Qualquer código com fins maléficos que se instale em um computador é chamado popularmente de vírus. Embora de modo geral esta definição não esteja incorreta, modernamente o termo usado para englobar todos estes códigos é malware, formado pela junção das palavras malicious e software, isto é, software maléfico. Atualmente, existem muitos tipos de malware, com comportamentos característicos que permitem classificá-los em diferentes categorias. As principais estão abaixo:
Vírus propriamente ditos - são pequenos programas de computador com capacidade de incorporar ("infectar") seu código em outros programas, arquivos ou sistemas e usá-los para fazer cópias de si mesmos. O termo "vírus de computador" foi cunhado em 1983 pelo engenheiro elétrico americano Fred Cohen, que concluiu seu doutorado em 1986 com um trabalho sobre este tema. O nome foi inspirado nos vírus biológicos, a menor forma de vida conhecida, que se reproduzem infectando uma célula e usando o material genético desta para criar novos espécimes. Hoje existem muitos tipos de vírus, classificados de acordo com suas ações ou características, como vírus infectores de arquivos, vírus de boot, vírus de macro, de redes, de script, furtivos, polimórficos, etc.

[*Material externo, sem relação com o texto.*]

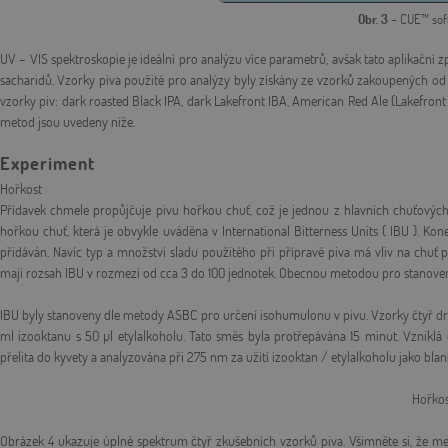
Obr. 3
– CUE™ soft
UV – VIS spektroskopie je ideální pro analýzu více parametrů, avšak tato aplikační
sacharidů. Vzorky piva použité pro analýzy byly získány ze vzorků zakoupených od
vzorky piv: dark roasted Black IPA, dark Lakefront IBA, American Red Ale (Lakefront
metod jsou uvedeny níže.
Experiment
Hořkost
Přídavek chmele propůjčuje pivu hořkou chuť, což je jednou z hlavních chuťových
hořkou chuť, která je obvykle uváděna v International Bitterness Units ( IBU ). 
přidáván. Navíc typ a množství sladu použitého při přípravě piva má vliv na chuť p
mají rozsah IBU v rozmezí od cca 3 do 100 jednotek. Obecnou metodou pro stanoveni 
IBU byly stanoveny dle metody ASBC pro určení isohumulonu v pivu. Vzorky čtyř dru
ml izooktanu s 50 µl etylalkoholu. Tato směs byla protřepávána 15 minut. Vzniklá
přelita do kyvety a analyzována při 275 nm za užití izooktan / etylalkoholu jako bla
Hořkos
Obrázek 4 ukazuje úplné spektrum čtyř zkušebních vzorků piva. Všimněte si, že mez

Worms - são programas que também têm capacidade de fazer cópias de si mesmos, mas ao contrário dos vírus não necessitam infectar outros programas para esta tarefa. Basta serem executados em um sistema. Para se espalhar de uma máquina para outra, os worms normalmente utilizam recursos das redes, como o e-mail e os programas de bate-papo. Há vários worms, com muitas funcionalidades diferentes. Alguns são destrutivos (apagam ou danificam arquivos), outros apenas se disseminam em grande quantidade provocando congestionamento nas redes de computadores.

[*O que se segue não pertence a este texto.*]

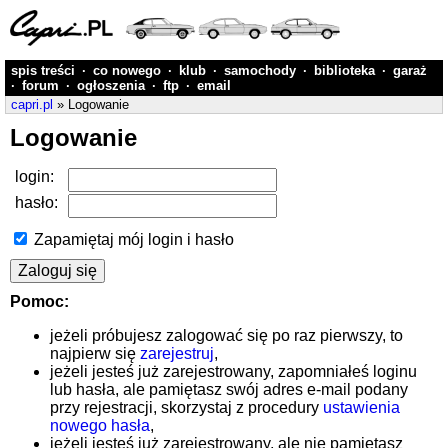
spis treści
·
co nowego
·
klub
·
samochody
·
biblioteka
·
garaż
·
forum
·
ogłoszenia
·
ftp
·
email
capri.pl
» Logowanie
Logowanie
login:
hasło:
Zapamiętaj mój login i hasło
Pomoc:
jeżeli próbujesz zalogować się po raz pierwszy, to
najpierw się
zarejestruj
,
jeżeli jesteś już zarejestrowany, zapomniałeś loginu
lub hasła, ale pamiętasz swój adres e-mail podany
przy rejestracji, skorzystaj z procedury
ustawienia
nowego hasła
,
jeżeli jesteś już zarejestrowany, ale nie pamiętasz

Trojan horses ou cavalos de Tróia - a principal característica dos trojan horses é o fato de, assim como o cavalo de madeira que lhe emprestou o nome, aparentarem ser algo útil ou interessante, quando na verdade são intrusos de sistemas. Outra característica marcante é que os trojans puros não têm capacidade de infectar outros arquivos ou se disseminar de um computador a outro, como é o caso dos vírus e worms. Para se introduzirem em um sistema, devem ser deliberadamente enviados aos usuários, normalmente disfarçados como fotos, jogos e utilitários em geral. Muitas vezes, os cavalos de Tróia são compostos de duas partes: um programa chamado cliente, que fica na máquina do atacante, e outro chamado servidor, que fica na máquina da vítima. O componente cliente se comunica com o servidor, possibilitando que um intruso roube senhas e outras informações privadas, ou até mesmo tome controle total do sistema invadido, podendo abrir, fechar, executar ou apagar arquivos, modificar as configurações do mouse e do teclado, abrir e fechar a gaveta do CD-ROM, etc. Tudo isso a distância.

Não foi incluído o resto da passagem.